Chernobyl, gli uccelli si adattano alle radiazioni

Gli uccelli che producono maggiori quantità di feomelanina, un pigmento contenuto nel piumaggio, sono più sensibili all'esposizione alle radiazioni

638px-Chernobyl_nuclear_plant2AMBIENTE – Lunghi anni di studi ecologici nella zona interdetta di Chernobyl stanno dando i loro frutti. Se da una parte le notizie riguardo alle popolazioni di microbi non sono incoraggianti, arrivano da una ricerca su Functional Ecology risultati inaspettati per quanto riguarda gli uccelli: si stanno adattando alle radiazioni ionizzanti dell’area, e addirittura “potrebbero beneficiarne”.

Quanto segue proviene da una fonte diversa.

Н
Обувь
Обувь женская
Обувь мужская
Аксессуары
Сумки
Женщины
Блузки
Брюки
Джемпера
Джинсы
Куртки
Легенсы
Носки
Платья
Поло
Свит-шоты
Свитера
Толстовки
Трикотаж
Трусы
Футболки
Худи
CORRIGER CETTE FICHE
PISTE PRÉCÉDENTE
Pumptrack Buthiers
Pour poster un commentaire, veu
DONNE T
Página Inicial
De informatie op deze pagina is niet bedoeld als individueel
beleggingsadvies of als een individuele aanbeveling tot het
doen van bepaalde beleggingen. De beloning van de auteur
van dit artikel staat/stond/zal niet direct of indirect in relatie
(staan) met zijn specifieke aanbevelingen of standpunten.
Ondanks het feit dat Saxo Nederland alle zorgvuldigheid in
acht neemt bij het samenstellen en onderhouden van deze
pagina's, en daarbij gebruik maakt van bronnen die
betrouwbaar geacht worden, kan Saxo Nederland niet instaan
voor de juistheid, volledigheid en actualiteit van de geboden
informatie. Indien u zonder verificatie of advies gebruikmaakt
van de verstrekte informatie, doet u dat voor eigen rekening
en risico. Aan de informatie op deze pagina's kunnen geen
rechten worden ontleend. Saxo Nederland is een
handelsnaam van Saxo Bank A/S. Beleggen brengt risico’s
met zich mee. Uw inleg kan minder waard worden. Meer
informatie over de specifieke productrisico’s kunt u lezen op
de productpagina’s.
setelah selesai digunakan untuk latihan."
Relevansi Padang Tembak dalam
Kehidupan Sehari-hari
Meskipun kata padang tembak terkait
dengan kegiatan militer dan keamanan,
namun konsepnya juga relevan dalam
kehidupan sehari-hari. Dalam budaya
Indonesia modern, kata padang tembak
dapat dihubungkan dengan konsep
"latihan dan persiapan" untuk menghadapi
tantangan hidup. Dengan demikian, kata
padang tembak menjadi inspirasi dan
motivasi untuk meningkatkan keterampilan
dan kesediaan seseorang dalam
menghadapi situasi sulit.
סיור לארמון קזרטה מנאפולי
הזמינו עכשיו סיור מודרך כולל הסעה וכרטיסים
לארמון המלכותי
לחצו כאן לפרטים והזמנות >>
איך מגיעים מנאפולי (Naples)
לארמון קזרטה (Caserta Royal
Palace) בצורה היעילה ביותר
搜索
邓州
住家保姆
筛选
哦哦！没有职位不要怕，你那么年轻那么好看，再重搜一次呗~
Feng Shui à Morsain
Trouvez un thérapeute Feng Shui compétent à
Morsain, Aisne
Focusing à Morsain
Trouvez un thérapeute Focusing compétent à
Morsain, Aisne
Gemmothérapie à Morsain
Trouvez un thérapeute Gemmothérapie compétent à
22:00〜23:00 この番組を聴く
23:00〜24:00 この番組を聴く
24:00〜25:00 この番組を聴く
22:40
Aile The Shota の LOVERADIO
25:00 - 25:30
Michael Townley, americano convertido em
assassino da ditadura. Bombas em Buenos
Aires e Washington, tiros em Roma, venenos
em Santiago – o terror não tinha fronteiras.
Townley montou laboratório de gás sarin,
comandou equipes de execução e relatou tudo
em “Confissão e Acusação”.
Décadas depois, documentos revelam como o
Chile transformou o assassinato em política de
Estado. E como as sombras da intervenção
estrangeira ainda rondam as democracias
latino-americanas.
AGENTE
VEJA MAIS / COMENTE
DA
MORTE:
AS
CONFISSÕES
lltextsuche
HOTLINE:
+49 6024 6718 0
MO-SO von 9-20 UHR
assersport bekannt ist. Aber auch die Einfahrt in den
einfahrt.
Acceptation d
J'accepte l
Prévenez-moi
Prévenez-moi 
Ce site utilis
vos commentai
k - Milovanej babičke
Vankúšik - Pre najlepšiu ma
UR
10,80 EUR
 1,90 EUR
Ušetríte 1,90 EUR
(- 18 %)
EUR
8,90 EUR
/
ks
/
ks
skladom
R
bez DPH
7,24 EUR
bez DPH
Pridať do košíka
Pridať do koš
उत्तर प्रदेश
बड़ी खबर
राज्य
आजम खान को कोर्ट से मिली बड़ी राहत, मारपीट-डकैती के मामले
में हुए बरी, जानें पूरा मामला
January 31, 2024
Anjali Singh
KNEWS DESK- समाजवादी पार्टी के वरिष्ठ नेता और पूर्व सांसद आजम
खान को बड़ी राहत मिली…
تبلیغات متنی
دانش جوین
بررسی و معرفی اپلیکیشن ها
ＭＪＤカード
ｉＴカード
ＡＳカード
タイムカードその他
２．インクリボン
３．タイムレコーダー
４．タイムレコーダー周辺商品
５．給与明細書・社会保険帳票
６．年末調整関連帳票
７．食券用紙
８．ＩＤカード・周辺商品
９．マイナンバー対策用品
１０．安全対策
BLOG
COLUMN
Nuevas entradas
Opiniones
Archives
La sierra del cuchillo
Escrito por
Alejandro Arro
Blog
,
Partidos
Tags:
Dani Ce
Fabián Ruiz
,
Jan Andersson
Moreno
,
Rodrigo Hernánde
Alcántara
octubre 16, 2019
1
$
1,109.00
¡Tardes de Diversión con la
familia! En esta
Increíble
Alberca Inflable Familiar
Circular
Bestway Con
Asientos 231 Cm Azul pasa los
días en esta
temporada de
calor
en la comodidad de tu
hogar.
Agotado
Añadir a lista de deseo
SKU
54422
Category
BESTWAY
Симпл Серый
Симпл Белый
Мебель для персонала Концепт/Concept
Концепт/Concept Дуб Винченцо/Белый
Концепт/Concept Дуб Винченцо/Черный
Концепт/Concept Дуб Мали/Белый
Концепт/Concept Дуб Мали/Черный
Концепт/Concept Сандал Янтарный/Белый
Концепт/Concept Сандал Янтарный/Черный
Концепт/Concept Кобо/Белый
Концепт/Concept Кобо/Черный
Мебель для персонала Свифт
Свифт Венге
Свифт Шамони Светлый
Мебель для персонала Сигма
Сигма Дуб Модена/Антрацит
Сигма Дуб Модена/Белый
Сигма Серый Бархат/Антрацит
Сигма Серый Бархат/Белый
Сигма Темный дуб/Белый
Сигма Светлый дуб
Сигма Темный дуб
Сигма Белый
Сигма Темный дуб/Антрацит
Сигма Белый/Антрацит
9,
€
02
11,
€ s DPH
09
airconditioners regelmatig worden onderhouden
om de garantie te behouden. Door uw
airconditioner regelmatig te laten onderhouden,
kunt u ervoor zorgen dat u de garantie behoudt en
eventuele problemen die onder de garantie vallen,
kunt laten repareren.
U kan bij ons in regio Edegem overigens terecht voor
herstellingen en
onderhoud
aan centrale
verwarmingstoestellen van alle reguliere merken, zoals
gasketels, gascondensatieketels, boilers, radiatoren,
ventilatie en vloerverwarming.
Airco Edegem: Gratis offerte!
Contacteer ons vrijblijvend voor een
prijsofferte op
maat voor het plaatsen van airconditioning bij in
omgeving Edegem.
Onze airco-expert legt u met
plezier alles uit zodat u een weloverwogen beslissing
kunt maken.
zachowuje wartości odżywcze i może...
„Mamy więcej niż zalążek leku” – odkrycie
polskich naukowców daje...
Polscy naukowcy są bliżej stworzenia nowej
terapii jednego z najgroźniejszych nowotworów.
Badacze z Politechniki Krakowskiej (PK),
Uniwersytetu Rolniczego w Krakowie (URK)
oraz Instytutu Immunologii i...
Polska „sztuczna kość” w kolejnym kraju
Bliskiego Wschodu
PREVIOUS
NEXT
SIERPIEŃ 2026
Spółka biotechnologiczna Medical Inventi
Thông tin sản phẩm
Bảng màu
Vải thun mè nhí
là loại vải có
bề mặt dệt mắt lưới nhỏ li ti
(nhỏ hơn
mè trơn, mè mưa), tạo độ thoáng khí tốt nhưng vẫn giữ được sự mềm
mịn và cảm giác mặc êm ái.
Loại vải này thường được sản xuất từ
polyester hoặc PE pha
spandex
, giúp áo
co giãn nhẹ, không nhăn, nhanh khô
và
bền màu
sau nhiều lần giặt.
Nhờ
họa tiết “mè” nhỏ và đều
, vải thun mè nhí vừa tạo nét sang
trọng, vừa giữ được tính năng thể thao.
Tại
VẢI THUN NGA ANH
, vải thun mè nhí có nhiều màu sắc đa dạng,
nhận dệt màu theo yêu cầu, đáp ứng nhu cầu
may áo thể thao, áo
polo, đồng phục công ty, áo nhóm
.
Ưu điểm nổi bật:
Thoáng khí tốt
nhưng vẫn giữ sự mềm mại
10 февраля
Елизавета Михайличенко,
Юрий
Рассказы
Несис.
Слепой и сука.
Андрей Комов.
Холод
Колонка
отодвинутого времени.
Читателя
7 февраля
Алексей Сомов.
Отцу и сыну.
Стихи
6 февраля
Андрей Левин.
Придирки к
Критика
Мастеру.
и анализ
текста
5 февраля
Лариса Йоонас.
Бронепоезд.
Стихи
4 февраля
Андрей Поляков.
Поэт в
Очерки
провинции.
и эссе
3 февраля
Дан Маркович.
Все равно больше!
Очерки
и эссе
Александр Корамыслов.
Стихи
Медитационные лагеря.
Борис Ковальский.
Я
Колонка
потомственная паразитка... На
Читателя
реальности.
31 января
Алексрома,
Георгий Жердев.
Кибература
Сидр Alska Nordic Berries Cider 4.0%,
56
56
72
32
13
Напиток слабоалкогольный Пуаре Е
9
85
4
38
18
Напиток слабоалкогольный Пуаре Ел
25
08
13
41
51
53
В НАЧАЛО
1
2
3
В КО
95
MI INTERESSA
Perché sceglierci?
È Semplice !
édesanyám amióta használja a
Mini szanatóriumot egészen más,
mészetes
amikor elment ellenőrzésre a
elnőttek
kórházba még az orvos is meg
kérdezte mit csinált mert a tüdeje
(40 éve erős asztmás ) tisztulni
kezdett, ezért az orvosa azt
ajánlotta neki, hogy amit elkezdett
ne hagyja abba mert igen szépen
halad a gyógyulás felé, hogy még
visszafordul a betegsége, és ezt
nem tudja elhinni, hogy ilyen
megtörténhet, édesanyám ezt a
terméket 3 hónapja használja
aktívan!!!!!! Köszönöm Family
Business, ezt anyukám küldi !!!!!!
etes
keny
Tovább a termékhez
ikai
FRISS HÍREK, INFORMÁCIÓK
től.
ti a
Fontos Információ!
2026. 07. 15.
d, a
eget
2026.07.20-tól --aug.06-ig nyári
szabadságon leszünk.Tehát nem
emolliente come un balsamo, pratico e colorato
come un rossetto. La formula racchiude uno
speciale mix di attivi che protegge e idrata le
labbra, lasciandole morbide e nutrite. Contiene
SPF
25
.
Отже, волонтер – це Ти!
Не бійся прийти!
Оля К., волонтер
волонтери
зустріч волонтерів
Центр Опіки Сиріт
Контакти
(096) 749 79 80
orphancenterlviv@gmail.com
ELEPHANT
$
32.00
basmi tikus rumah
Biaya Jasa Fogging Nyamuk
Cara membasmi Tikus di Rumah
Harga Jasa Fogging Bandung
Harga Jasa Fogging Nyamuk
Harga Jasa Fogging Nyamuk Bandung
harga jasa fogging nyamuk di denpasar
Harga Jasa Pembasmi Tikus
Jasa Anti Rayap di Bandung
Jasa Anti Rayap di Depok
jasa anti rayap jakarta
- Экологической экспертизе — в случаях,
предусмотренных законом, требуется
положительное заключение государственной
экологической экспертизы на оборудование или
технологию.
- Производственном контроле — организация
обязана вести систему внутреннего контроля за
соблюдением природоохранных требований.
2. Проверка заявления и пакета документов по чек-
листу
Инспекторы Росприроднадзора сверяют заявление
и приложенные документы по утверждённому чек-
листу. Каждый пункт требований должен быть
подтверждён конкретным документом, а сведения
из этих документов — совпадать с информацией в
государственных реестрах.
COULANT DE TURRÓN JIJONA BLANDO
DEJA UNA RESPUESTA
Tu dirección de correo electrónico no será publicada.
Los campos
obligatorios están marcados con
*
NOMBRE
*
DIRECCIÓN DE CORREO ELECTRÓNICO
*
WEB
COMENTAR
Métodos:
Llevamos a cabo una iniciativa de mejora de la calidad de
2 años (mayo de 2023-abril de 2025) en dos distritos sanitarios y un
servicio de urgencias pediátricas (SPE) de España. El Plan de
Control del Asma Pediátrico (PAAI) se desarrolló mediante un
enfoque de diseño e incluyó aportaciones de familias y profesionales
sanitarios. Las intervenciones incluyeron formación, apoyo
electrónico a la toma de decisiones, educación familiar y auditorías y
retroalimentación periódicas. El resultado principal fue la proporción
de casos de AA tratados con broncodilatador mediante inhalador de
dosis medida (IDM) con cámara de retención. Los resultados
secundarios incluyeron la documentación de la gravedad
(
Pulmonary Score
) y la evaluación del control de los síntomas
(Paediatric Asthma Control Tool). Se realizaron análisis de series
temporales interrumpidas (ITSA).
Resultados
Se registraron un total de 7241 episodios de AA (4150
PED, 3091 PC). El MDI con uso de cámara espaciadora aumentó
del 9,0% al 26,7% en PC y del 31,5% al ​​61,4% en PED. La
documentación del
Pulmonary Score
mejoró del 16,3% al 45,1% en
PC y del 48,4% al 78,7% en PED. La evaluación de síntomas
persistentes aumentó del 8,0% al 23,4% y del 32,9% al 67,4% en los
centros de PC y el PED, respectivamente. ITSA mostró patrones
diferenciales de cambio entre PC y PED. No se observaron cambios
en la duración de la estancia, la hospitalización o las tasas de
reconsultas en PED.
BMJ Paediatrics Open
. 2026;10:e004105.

Come spiega Ismael Galván dello Spanish National Research Council (CSIC), primo autore della ricerca, “studi precedenti sulla fauna di Chernobyl avevano mostrato che l’esposizione cronica alle radiazioni porta all’esaurimento degli antiossidanti, e aumenta lo stress ossidativo. Noi abbiamo scoperto l’opposto: i livelli di antiossidanti stanno aumentando, e cala lo stress ossidativo all’aumentare delle radiazioni presenti nell’ambiente”. Per la prima volta, inoltre, i ricercatori hanno constatato che gli uccelli che producono maggiori quantità di feomelanina, un pigmento contenuto nel piumaggio, sono più sensibili all’esposizione alle radiazioni.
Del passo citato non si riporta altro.